İstanPol raporundan sadece bir grafik seçtim. Suriyelilere Yönelik Kolektif Eylemler başlıklı grafikte de görüleceği üzere; “Suriyelilere karşı toplu yürüyüş” eylemine yüksek katılma eğiliminde olanlar yüzde 34.3. Çok çok yüksek bir oran bu! “Suriyelilere karşı toplu imza veririm” diyenler daha da fazla: yüzde 42.6. Bu iki eğilimin kimi linç vakalarıyla geçişkenlik düzeylerini de göz ardı etmemek lazım. Suriyelilere yönelik toplu maddi yardım (dayanışma) eğilimi ise sadece yüzde 7,4’te kalmış. (Pandemi döneminde mültecilerin açlıkla baş başa kaldığını düşünürsek dayanışmanın önemini daha net hatırlarız.)
Raporda “öfke”, “nefret” ve “endişe” eğilimleri ise şöyle yansıtılmış: “Suriyelilerle ilgili katılımcılarda en çok hissedilen duygu endişeyken, en az hissedilen duygu nefrettir. Fakat yoğun öfke hissedenler yüzde 33’e, yoğun nefret hissedenler yüzde 24’e ulaşmıştır. Acıma duygusunu yoğun hissedenlerin (yüzde 35) yoğun endişe hissedenlerin gerisinde olması (yüzde 47) dikkate alınması gereken bir bulgudur…” Araştırma koordinatörleri “Eğer bu anketler 2013’te yapılsa oran daha düşük çıkardı” diyor. O halde zaman ve çözümsüzlük uzadıkça nefret duygusu güçleniyor. Bir nefret suçu olarak ırkçılık da bu kaynaktan beslenemiyor mu zaten?

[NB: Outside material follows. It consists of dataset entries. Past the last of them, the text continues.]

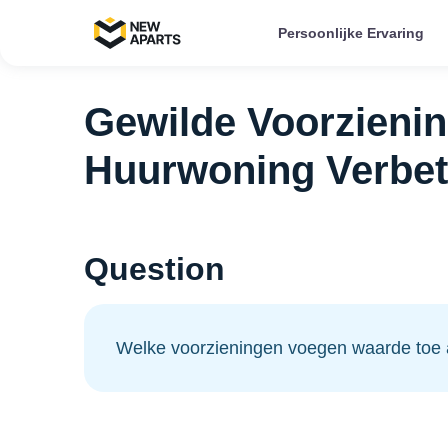
Persoonlijke Ervaring
Gewilde Voorzieni
Huurwoning Verbet
Question
Welke voorzieningen voegen waarde toe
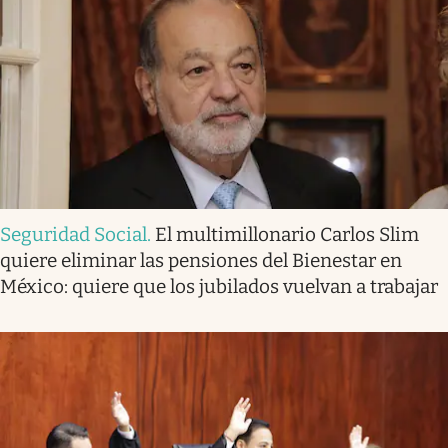
Seguridad Social
.
El multimillonario Carlos Slim
quiere eliminar las pensiones del Bienestar en
México: quiere que los jubilados vuelvan a trabajar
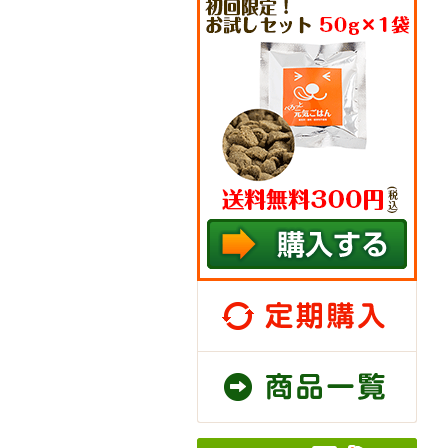
定期
商品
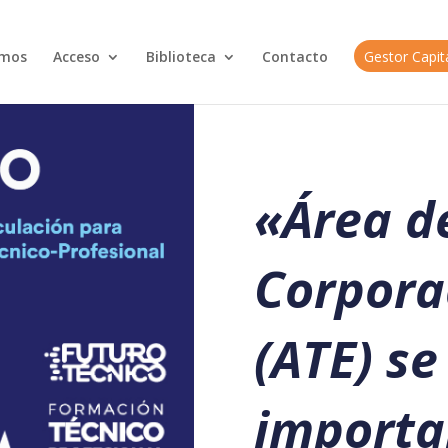
omos
Acceso
Biblioteca
Contacto
Gestor Capi
«
Área d
Corpora
(ATE) se
importa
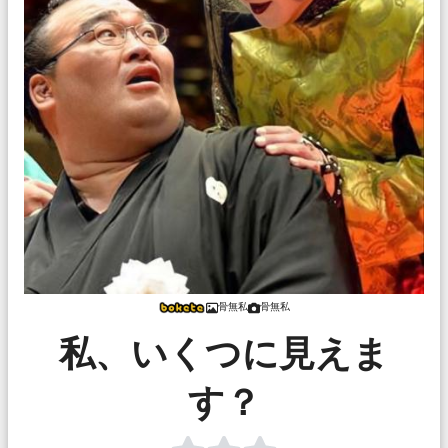
骨無私
骨無私
私、いくつに見えま
す？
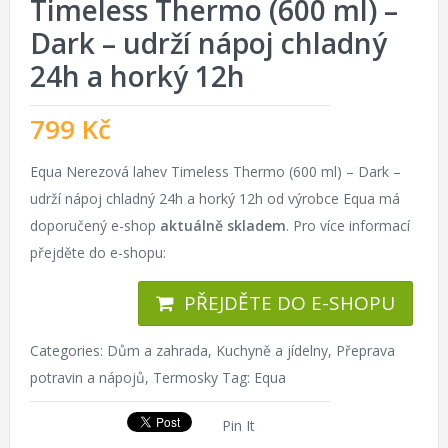
Timeless Thermo (600 ml) –
Dark – udrží nápoj chladný
24h a horký 12h
799
Kč
Equa Nerezová lahev Timeless Thermo (600 ml) – Dark –
udrží nápoj chladný 24h a horký 12h od výrobce Equa má
doporučený e-shop
aktuálně skladem
. Pro více informací
přejděte do e-shopu:
PŘEJDĚTE DO E-SHOPU
Categories:
Dům a zahrada
,
Kuchyně a jídelny
,
Přeprava
potravin a nápojů
,
Termosky
Tag:
Equa
Pin It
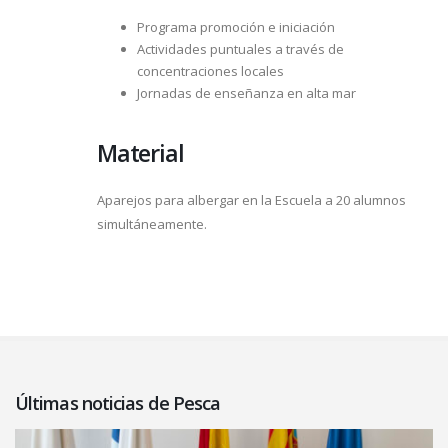
Programa promoción e iniciación
Actividades puntuales a través de
concentraciones locales
Jornadas de enseñanza en alta mar
Material
Aparejos para albergar en la Escuela a 20 alumnos
simultáneamente.
Últimas noticias de Pesca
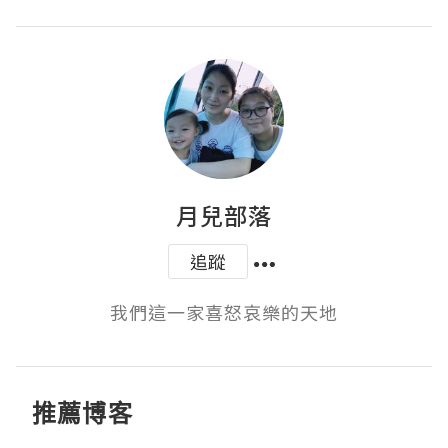
月兒部落
追蹤
我們這一家喜怒哀樂的天地
推薦博客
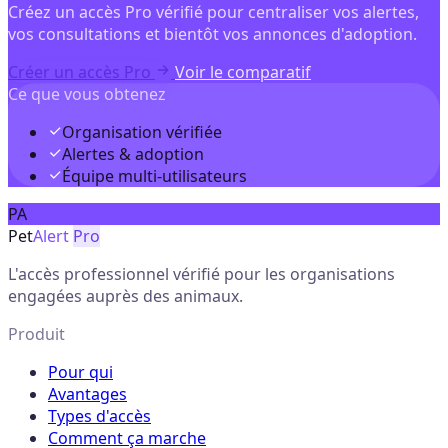
Créez un accès Pro vérifié pour centraliser vos alertes,
vos consultations et bientôt vos annonces d'adoption.
Créer un accès Pro
Voir le comparatif
Ce que vous obtenez
Organisation vérifiée
Alertes & adoption
Équipe multi-utilisateurs
PA
Pet
Alert
Pro
L'accès professionnel vérifié pour les organisations
engagées auprès des animaux.
Produit
Pour qui
Avantages
Types d'accès
Comment ça marche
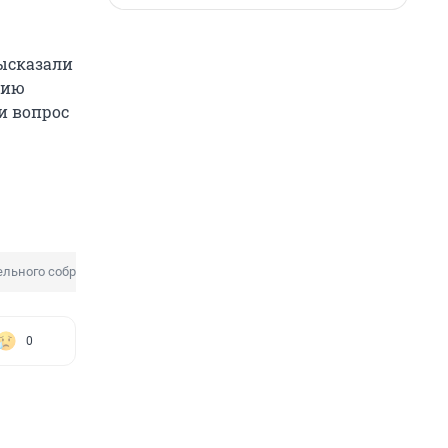
ысказали
нию
и вопрос
ельного собрания
0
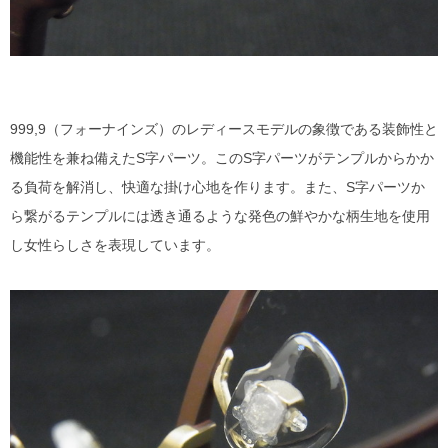
999,9（フォーナインズ）のレディースモデルの象徴である装飾性と
機能性を兼ね備えたS字パーツ。このS字パーツがテンプルからかか
る負荷を解消し、快適な掛け心地を作ります。また、S字パーツか
ら繋がるテンプルには透き通るような発色の鮮やかな柄生地を使用
し女性らしさを表現しています。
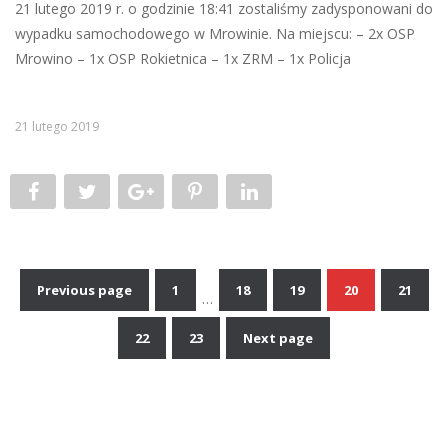
21 lutego 2019 r. o godzinie 18:41 zostaliśmy zadysponowani do
wypadku samochodowego w Mrowinie. Na miejscu: – 2x OSP
Mrowino – 1x OSP Rokietnica – 1x ZRM – 1x Policja
21 lutego 2019
Previous page
1
18
19
20
21
…
Nawigacja
22
23
Next page
po
wpisach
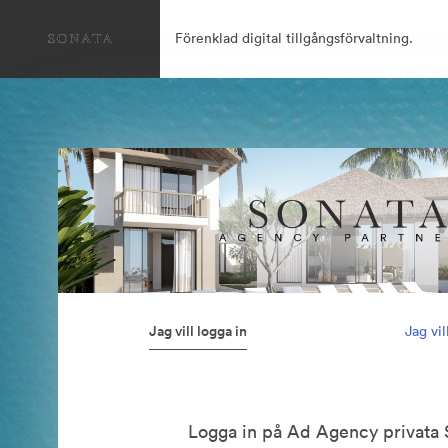
Förenklad digital tillgångsförvaltning.
Jag vill logga in
Jag vi
Logga in på Ad Agency privata 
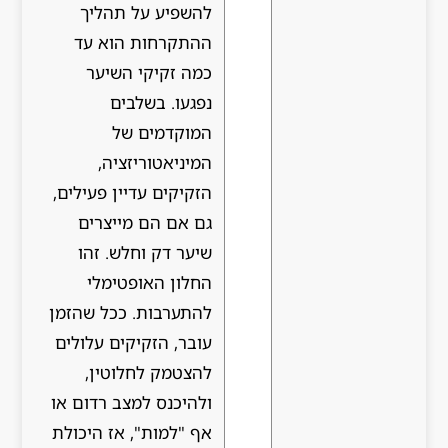
להשפיע על תהליך
ההתקרחות הוא עד
כמה זקיקי השיער
נפגעו. בשלבים
המוקדמים של
המיניאטוריזציה,
הזקיקים עדיין פעילים,
גם אם הם מייצרים
שיער דק וחלש. זהו
החלון האופטימלי
להתערבות. ככל שהזמן
עובר, הזקיקים עלולים
להצטמק לחלוטין,
ולהיכנס למצב רדום או
אף "למות", אז היכולת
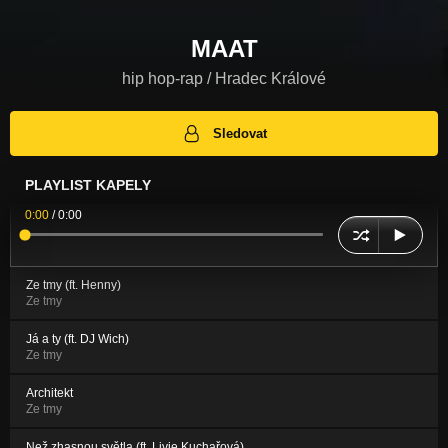
MAAT
hip hop-rap / Hradec Králové
Sledovat
PLAYLIST KAPELY
0:00
/
0:00
Ze tmy (ft. Henny)
Ze tmy
Já a ty (ft. DJ Wich)
Ze tmy
Architekt
Ze tmy
Než zhasnou světla (ft. Livie Kuchařová)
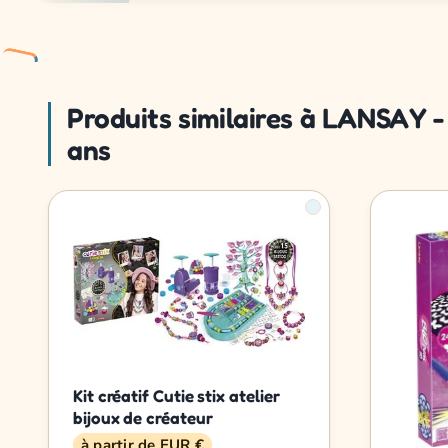
Produits similaires à LANSAY 
ans
Kit créatif Cutie stix atelier
bijoux de créateur
à partir de EUR €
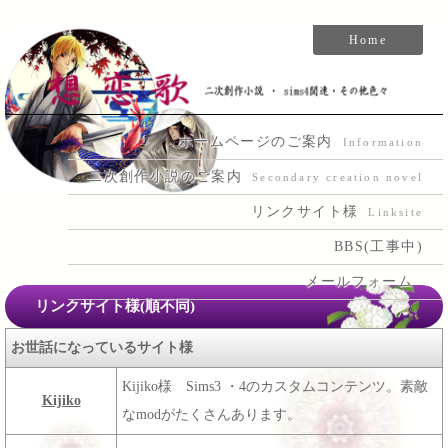
Home
ホームページのご案内
Information
二次創作小説のご案内
Secondary creation novel
リンクサイト様
Linksite
BBS(工事中)
メールフォーム
リンクサイト様(順不同)
お世話になっているサイト様
Kijiko様 Sims3 ・4のカスタムコンテンツ。素敵
Kijiko
なmodがたくさんあります。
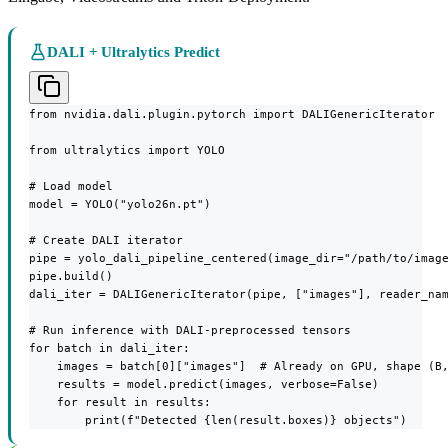
DALI + Ultralytics Predict
from nvidia.dali.plugin.pytorch import DALIGenericIterator

from ultralytics import YOLO

# Load model

model = YOLO("yolo26n.pt")

# Create DALI iterator

pipe = yolo_dali_pipeline_centered(image_dir="/path/to/image
pipe.build()

dali_iter = DALIGenericIterator(pipe, ["images"], reader_nam
# Run inference with DALI-preprocessed tensors

for batch in dali_iter:

    images = batch[0]["images"]  # Already on GPU, shape (B,
    results = model.predict(images, verbose=False)

    for result in results:

        print(f"Detected {len(result.boxes)} objects")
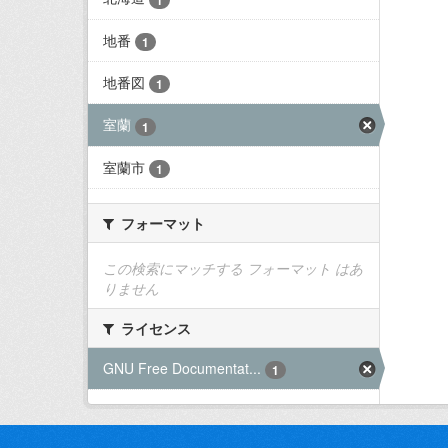
地番
1
地番図
1
室蘭
1
室蘭市
1
フォーマット
この検索にマッチする フォーマット はあ
りません
ライセンス
GNU Free Documentat...
1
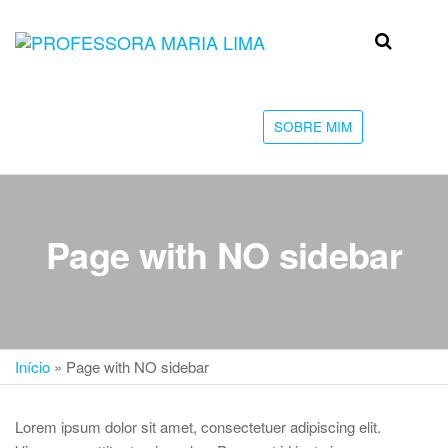
Skip
to
Professora
Teu
the
caminho
Maria Lima
content
até a
faculdade
SOBRE MIM
Page with NO sidebar
Início
»
Page with NO sidebar
Lorem ipsum dolor sit amet, consectetuer adipiscing elit.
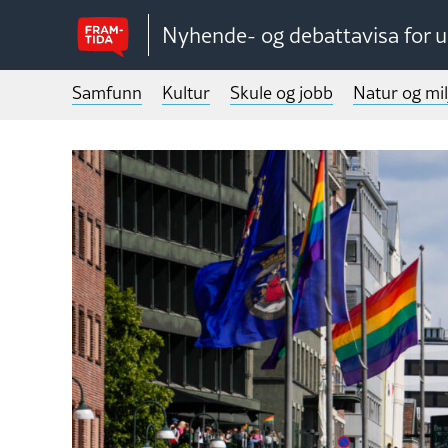
Nyhende- og debattavisa for 
Samfunn
Kultur
Skule og jobb
Natur og mil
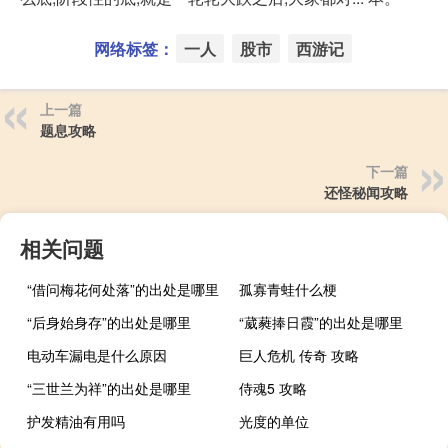
网络标签：
一人
股市
西游记
上一篇
题息攻略
下一篇
还怪秘闻攻略
相关问题
“借问梅花何处落”的出处是哪里
孤寡青蛙什么梗
“后身始身存”的出处是哪里
“葳蕤捧日霞”的出处是哪里
电动车漏电是什么原因
巨人危机 传奇 攻略
“三世兰为祥”的出处是哪里
侍魂5 攻略
护发精油有用吗
光度的单位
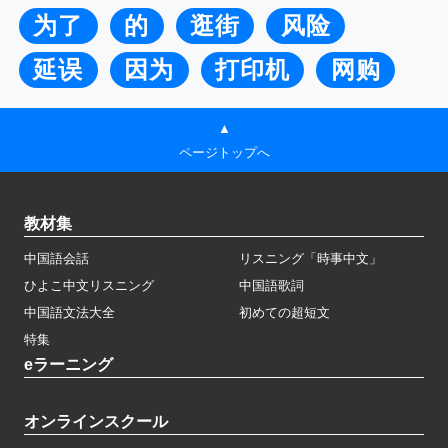
为了
的
逛街
风险
延误
因为
打印机
网购
▲
ページトップへ
教材集
中国語会話
リスニング「時事中文」
ひよこ中文リスニング
中国語歌詞
中国語文法大全
初めての超短文
特集
eラーニング
オンラインスクール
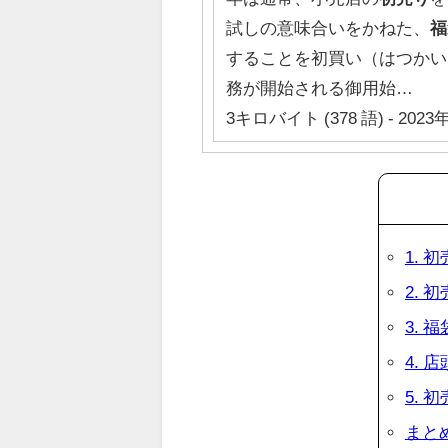
試しの意味合いをかねた、
福
することを初買い（はつかい
務が開始される御用始…
3キロバイト (378 語) - 2023年
1. 
2.
3.
4.
5.
まと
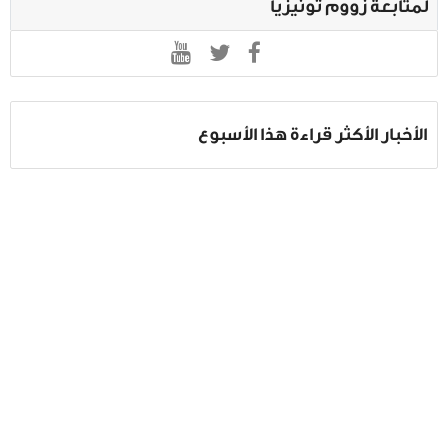
لمتابعة زووم تونيزيا
الأخبار الأكثر قراءة هذا الأسبوع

Araştırmada atlanmaması gereken şu iki veriyle tamamlayalım: “Suriyelilerin savaş mağduru olmadığı”na inananların oranı yüzde 36’ya varmış. Katılımcılara sunulan bir şiddet senaryosunda, “tacizci” ve “yankesici” Suriyeli olunca tepkiselliğin arttığı gözlenmiş!
SONUÇ
Suriyeli mültecilerin önemli bölümü Türkiye’de kalıcı. Kalıcı çözüm konusunda uzatmalara oynamak, toplumsal endişeyle birlikte nefret, öfke ve ırkçılığı büyütüyor. İstanPol araştırması da buna kanıt. Pazarkule hadisesi ve salgın sonrasında geri gönderme eğilimi güç kazanmış olmalı. Irkçılık sadece kültürel bir sorun değil. O aynı zamanda ekonomik kriz, işsizlik ve yerli/yabancı işçilerin amansız rekabetini kullanan milliyetçi propagandadan besleniyor. İşçi sınıfı ve emekçilerin, mülteci düşmanlığına prim vermeden, sermayeye karşı hak temelli bir mücadeleyi geliştirmesi gerekiyor. Irkçı eğilimin kırılmasında ancak böylesi bir mücadele anahtar olabilir.